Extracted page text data
========

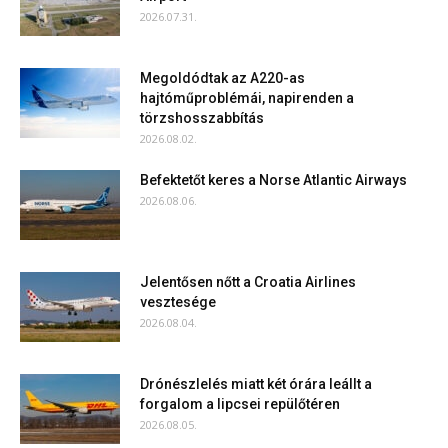
2026.07.31.
Megoldódtak az A220-as
hajtóműproblémái, napirenden a
törzshosszabbítás
2026.08.02.
Befektetőt keres a Norse Atlantic Airways
2026.08.06.
Jelentősen nőtt a Croatia Airlines
vesztesége
2026.08.04.
Drónészlelés miatt két órára leállt a
forgalom a lipcsei repülőtéren
2026.08.05.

========

**What the exercise asks**: The answer must be the lines from the one containing "Jelentősen nőtt a Croatia Airlines" through the last line of the records, copied exactly, with nothing else.

**Answer section**:
Jelentősen nőtt a Croatia Airlines
vesztesége
2026.08.04.
Drónészlelés miatt két órára leállt a
forgalom a lipcsei repülőtéren
2026.08.05.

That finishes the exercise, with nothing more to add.